NZ charity throws Solomons hospital a lifeline
Solomon Islands national hospital is being thrown a much needed lifeline of donated medical supplies sourced by New Zealand non-pofit organisation Take My Hands.
Solomon Islands national hospital is being thrown a much needed lifeline of donated medical supplies sourced by New Zealand non-profit organisation Take My Hands.
The under resourced hospital, which serves the whole of the country, has come up with a wish list of its needs and Take My Hands is doing its best to source the medical equipment and supplies from around New Zealand for the Hospital.
The organisation's managing trustee, Janette Searle, told Koroi Hawkins they were made aware of the hospital's plight by the country's former Police Commissioner.

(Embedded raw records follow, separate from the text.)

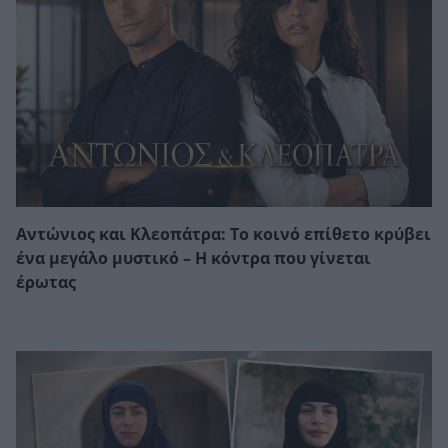
Αντώνιος και Κλεοπάτρα: Το κοινό επίθετο κρύβει
ένα μεγάλο μυστικό – Η κόντρα που γίνεται
έρωτας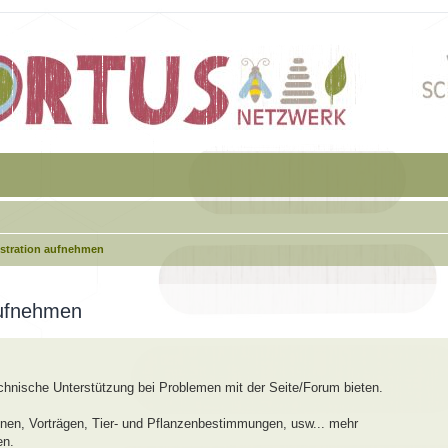
istration aufnehmen
aufnehmen
echnische Unterstützung bei Problemen mit der Seite/Forum bieten.
en, Vorträgen, Tier- und Pflanzenbestimmungen, usw... mehr
en.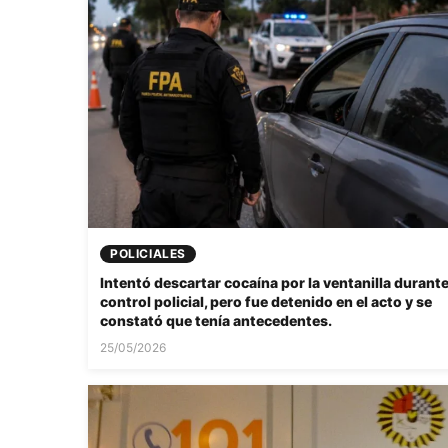
POLICIALES
Intentó descartar cocaína por la ventanilla durant
control policial, pero fue detenido en el acto y se
constató que tenía antecedentes.
25/05/2026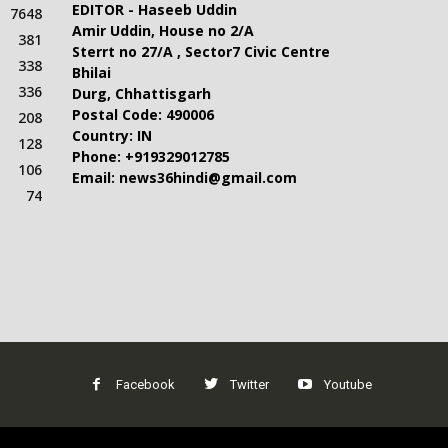
EDITOR - Haseeb Uddin
7648
Amir Uddin, House no 2/A
381
Sterrt no 27/A , Sector7 Civic Centre
338
Bhilai
336
Durg, Chhattisgarh
Postal Code: 490006
208
Country: IN
128
Phone: +919329012785
106
Email: news36hindi@gmail.com
74
Facebook
Twitter
Youtube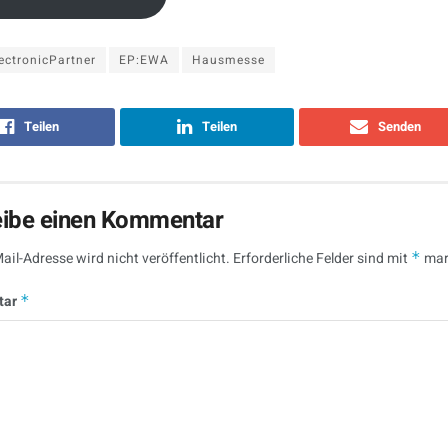
ectronicPartner
EP:EWA
Hausmesse
Teilen
Teilen
Senden
eibe einen Kommentar
ail-Adresse wird nicht veröffentlicht.
Erforderliche Felder sind mit
*
mar
tar
*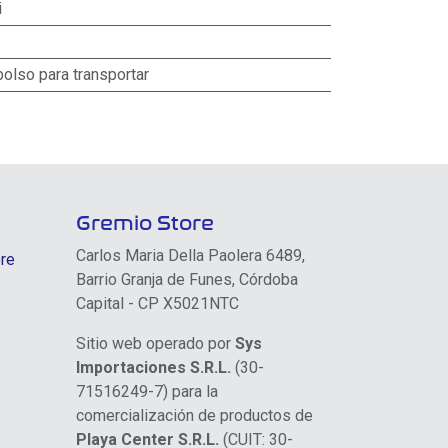
i
bolso para transportar
Gremio Store
Carlos Maria Della Paolera 6489,
re
Barrio Granja de Funes, Córdoba
Capital - CP X5021NTC
Sitio web operado por
Sys
Importaciones S.R.L.
(30-
71516249-7) para la
comercialización de productos de
Playa Center S.R.L.
(CUIT: 30-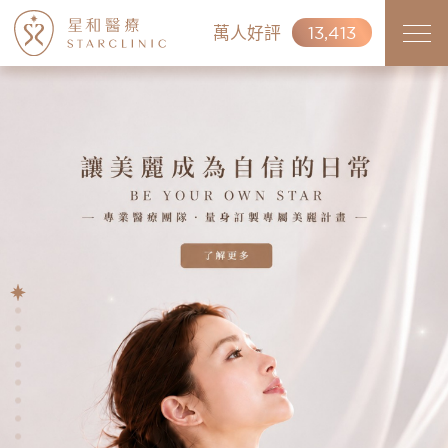
萬人好評
13,413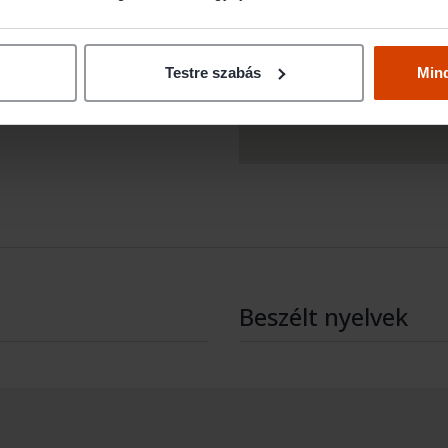
Testre szabás
Min
Beszélt nyelvek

JANETTE SEARLE: We were contacted by Frank Short, who was the former police commissioner over there. He had an interview that we did with Radio New Zealand, in New Zealand and so he contacted us and told us about what his interest was, about Solomon Islands and it kind of grew from there. We let him know about the way that we work with organisations. So we get a list of what's needed or their wish list or needs list, if you like. And then we match that as best as possible with the equipment that we have got, or that we collect from the medical equipment providers that we work with here in New Zealand. And he was really interested in it and so he put us in contact with the Ministry of Health and the hospital. And he sort of facilitated the process of collecting those needs lists, so that we had a good understanding of what sort of stuff was required over there and could make it a really useful shipment when it goes.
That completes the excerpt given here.